= Midnight Rose =

Midnight Rose was a name taken by a group of United Kingdom science fiction and fantasy writers for a series of shared world anthologies published by the Penguin Books imprint Roc. The group's "core members" were Alex Stewart, Roz Kaveney, Neil Gaiman and Mary Gentle. Contributors to individual anthologies included Marcus Rowland, Storm Constantine, Kim Newman, Charles Stross, Stephen Baxter, Colin Greenland, Graham Higgins, Paul Cornell and David Langford.

==Anthologies==
===Temps===
Credited on the cover as "devised by" Alex Stewart and Neil Gaiman. This was a spoofsuperhero shared universe set in a world where the United Kingdom and European Union demand registry of superhuman talents, whereupon the Talented are expected to be permanently "on call" as part-time superheroes, in exchange for a stipend. The popular perception of the British Civil Service is played up, with registering as a "Temp" being strangely similar to applying for Jobseeker's Allowance or other benefits. Consisted ofTemps (1991) and EuroTemps (1992).

===The Weerde===
A shared universe credited as "devised by" Neil Gaiman, Mary Gentle and Roz Kaveney. Here, shapeshifters have lived secretly alongside humanity for millennia. Most conceal themselves, but their presence has inspired human legends of supernatural monsters such as werewolves. Consisted of The Weerde Book One (1992) and The Weerde Book Two: Book of the Ancients (1993). The first volume had a framing device narrative cowritten by Gaiman and Kaveney.

===Villains!===
Villains!! (1992), billed as "created by" Gaiman and Mary Gentle but actually edited by Gentle and Roz Kaveney. This mocked the conventionss of heroic fantasy. Like Gentle's later novel Grunts!, this took the point of view of antagonist archetypes.

==Reprinted stories==
Several of the stories from these anthologies have subsequently appeared in other collections, or have been put online by their authors.

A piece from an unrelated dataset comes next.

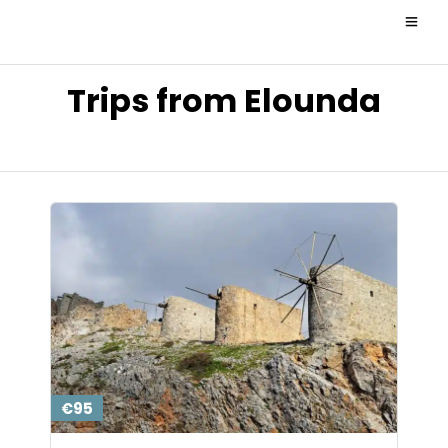
Trips from Elounda
€95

- Storm Constantine: "The College Spirit" (Temps), "A Change of Season", reprinted in her collection Mytholoumina. "The Deliveress" ("Villains!") in her collections The Oracle Lips and Mythanimus. "The Law of Being" (Euro Temps) collected in Mythangelus.
- Paul Corne: "Sunflower Pump" (The Weerde Book One) collected in the collection A Better Way to Die: The Collected Short Stories.
- Mary Gentle: "Cartomancy" "Cartomancy: Conclusion" (Villains!), "What God Abandoned" (The Weerde Book One), reprinted in her collection Cartomancy)
- Roz Kaveney: "A Lonely Impulse" (Temps), "A Wolf To Man" (The Weerde Book One), "Bellringers' Overtime" (Villains!), "Totally Trashed" (EuroTemps), "Ignorance of Perfect Reason" (The Weerde Book Two), reprinted online.
- David Langford: "Leaks" (Temps), "The Arts of the Enemy" (Villains!), "If Looks Could Kill" (EuroTemps), "The Lions in the Desert" (The Weerde Book Two), repreinted online.
- Marcus Rowland: "Frog Day Afternoon" (Temps), "Playing Safe" (EuroTemps), "The Missing Martian" (The Weerde Book Two), reprinted online.
- Charles Stross: "Examination Night" (Villains!), "Ancient of Days" (The Weerde Book One), "Red, Hot and Dark" (The Weerde Book Two), reprinted online.